Byzantine-Robust Distributed SGD: A Unified Analysis and Tight Error Bounds
Boyuan Ruan 1, Xiaoyu Wang 1, Ya-Feng Liu 2
Published on arXiv
2604.10179
Data Poisoning Attack
OWASP ML Top 10 — ML02
Key Finding
First tight analysis showing Byzantine error scales as O(κG²/(1-κB²)) where κ is Byzantine fraction, G is gradient bound, B is heterogeneity — proves this is unavoidable via matching lower bounds
R-DSGD and R-DSGD-M
Novel technique introduced
Byzantine-robust distributed optimization relies on robust aggregation rules to mitigate the influence of malicious Byzantine workers.
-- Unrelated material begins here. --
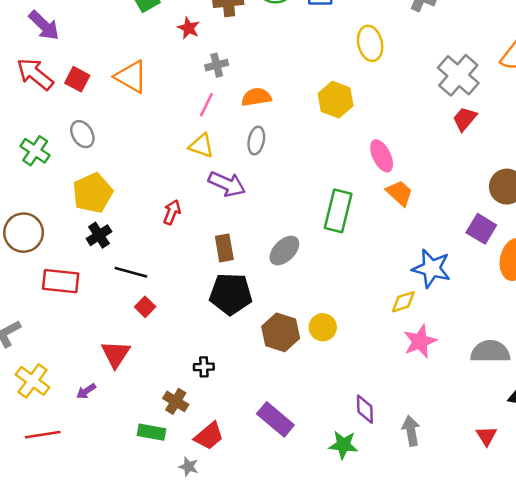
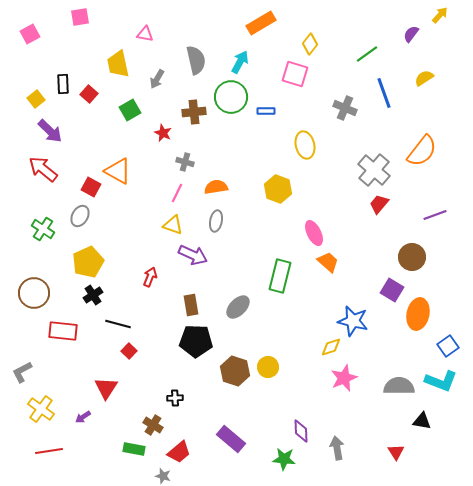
gray cross: (217, 65) -> (185, 162), turned 30
red square: (77, 79) -> (91, 187), moved
gray ellipse: (82, 134) -> (80, 216), turned 60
Despite the proliferation of such rules, a unified convergence analysis framework that accommodates general data heterogeneity is lacking. In this work, we provide a thorough convergence theory of Byzantine-robust distributed stochastic gradient descent (SGD), analyzing variants both with and without local momentum. We establish the convergence rates for nonconvex smooth objectives and those satisfying the Polyak-Lojasiewicz condition under a general data heterogeneity assumption. Our analysis reveals that while stochasticity and data heterogeneity introduce unavoidable error floors, local momentum provably reduces the error component induced by stochasticity. Furthermore, we derive matching lower bounds to demonstrate that the upper bounds obtained in our analysis are tight and characterize the fundamental limits of Byzantine resilience under stochasticity and data heterogeneity. Empirical results support our theoretical findings.
Key Contributions
- Unified convergence analysis of Byzantine-robust distributed SGD covering both variants with and without local momentum under general data heterogeneity
- Establishes tight convergence rates for nonconvex and PL objectives, proving local momentum reduces stochastic error
- Derives matching lower bounds demonstrating the upper bounds are tight and characterize fundamental limits of Byzantine resilience
🛡️ Threat Analysis
Paper analyzes defenses (robust aggregation rules) against Byzantine workers who corrupt training by sending arbitrary malicious updates — this is data poisoning at training time in distributed/federated learning. The paper establishes convergence guarantees and fundamental limits of Byzantine-resilient aggregation under adversarial conditions.